Por eso, los lugares de sepultura los cristianos no los llaman “necrópolis”, es decir, “ciudades de los muertos”, sino “cementerios”, que significa literalmente “dormitorios”, lugares donde se descansa en espera de la resurrección. Como profetiza el salmista: «En paz me acuesto y enseguida me duermo, porque tú solo, Señor, me haces habitar confiado» (Sal 4,9).
Queridísimos, el amado papa Francisco y los hermanos cardenales y obispos por quienes hoy ofrecemos el sacrificio eucarístico han vivido, testimoniado y enseñado esta esperanza nueva, pascual.

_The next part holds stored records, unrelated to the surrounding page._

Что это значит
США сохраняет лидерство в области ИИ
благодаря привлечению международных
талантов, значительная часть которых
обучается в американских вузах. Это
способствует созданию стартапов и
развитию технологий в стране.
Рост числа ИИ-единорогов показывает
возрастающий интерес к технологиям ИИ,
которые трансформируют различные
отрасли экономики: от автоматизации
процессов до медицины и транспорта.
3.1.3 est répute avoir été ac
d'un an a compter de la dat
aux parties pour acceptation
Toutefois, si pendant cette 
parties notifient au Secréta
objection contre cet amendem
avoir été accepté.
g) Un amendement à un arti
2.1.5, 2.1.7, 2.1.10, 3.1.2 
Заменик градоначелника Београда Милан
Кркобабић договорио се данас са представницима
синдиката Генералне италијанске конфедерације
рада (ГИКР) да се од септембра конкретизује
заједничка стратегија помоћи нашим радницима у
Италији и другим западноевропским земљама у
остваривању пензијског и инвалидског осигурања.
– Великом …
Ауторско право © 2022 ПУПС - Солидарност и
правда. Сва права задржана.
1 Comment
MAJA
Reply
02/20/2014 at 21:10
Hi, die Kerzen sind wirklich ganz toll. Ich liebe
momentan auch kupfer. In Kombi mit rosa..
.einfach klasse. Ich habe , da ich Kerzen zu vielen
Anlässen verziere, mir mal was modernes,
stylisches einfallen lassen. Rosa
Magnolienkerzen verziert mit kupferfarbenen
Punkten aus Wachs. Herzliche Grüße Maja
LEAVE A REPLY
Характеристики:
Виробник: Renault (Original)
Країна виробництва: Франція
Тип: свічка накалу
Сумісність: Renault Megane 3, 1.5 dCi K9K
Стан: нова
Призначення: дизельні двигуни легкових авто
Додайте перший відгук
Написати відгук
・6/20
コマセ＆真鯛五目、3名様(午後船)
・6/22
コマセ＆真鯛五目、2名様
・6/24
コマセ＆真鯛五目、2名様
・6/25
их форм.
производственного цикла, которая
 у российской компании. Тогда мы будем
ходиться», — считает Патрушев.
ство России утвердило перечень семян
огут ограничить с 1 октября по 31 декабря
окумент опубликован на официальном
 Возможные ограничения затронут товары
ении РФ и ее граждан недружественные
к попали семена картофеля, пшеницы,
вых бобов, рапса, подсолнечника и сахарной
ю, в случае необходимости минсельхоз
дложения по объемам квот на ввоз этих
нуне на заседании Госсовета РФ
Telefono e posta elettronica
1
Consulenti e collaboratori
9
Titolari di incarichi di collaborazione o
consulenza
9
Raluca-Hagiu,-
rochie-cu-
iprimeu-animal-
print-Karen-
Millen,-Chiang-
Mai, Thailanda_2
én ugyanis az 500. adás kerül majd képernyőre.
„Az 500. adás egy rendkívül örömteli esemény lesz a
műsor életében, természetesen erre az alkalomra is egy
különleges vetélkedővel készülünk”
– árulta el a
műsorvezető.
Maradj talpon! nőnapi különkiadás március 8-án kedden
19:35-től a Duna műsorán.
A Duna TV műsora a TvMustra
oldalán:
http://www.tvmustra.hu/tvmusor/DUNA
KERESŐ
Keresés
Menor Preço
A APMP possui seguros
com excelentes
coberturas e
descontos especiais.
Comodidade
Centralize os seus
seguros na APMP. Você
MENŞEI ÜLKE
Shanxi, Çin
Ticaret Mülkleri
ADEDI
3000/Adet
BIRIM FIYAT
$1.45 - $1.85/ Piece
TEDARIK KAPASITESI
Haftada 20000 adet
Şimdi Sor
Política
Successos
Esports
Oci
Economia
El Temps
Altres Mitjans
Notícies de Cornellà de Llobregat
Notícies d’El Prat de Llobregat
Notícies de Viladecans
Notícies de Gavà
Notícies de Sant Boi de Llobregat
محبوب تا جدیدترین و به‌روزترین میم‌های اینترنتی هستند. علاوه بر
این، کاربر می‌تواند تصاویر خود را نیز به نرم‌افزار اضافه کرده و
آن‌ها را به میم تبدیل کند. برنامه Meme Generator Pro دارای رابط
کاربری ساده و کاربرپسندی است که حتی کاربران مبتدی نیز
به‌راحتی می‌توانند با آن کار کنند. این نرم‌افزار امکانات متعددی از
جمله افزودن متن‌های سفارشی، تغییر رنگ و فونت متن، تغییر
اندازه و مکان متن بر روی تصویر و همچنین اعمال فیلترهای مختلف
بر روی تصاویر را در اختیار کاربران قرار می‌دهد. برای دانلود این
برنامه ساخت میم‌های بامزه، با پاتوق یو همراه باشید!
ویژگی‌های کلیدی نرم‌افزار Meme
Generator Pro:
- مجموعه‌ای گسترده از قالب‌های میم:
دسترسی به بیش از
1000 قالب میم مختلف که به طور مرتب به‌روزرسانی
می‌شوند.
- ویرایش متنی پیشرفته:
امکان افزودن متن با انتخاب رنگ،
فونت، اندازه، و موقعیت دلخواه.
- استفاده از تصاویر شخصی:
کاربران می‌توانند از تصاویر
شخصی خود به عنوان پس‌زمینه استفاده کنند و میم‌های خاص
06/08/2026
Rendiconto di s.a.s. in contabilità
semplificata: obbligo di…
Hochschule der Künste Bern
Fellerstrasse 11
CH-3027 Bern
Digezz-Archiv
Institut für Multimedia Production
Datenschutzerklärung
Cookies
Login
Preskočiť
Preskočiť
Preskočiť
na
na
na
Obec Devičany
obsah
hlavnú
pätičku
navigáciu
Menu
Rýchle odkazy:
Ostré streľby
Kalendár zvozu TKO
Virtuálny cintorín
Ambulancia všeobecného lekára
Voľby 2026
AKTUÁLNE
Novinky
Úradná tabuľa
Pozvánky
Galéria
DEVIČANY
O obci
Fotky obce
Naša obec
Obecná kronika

El Señor los llamó y los constituyó pastores en su Iglesia, y con su ministerio ellos —usando el lenguaje del libro de Daniel— “condujeron a muchos a la justicia” (cf. Dn 12,3), es decir, los guiaron por el camino del Evangelio con la sabiduría que viene de Cristo, el cual se ha hecho para nosotros sabiduría, justicia, santificación y redención (cf. 1 Cor 1,30).
Que sus almas sean purificadas de toda mancha y que resplandezcan como estrellas en el cielo (cf. Dn 12,3).
Y que a nosotros, aún peregrinos en la tierra, nos llegue en el silencio de la oración su aliento espiritual:
«Espera en Dios: todavía podré alabarlo, a Él, salvación de mi rostro y mi Dios» (Sal 42,6.12).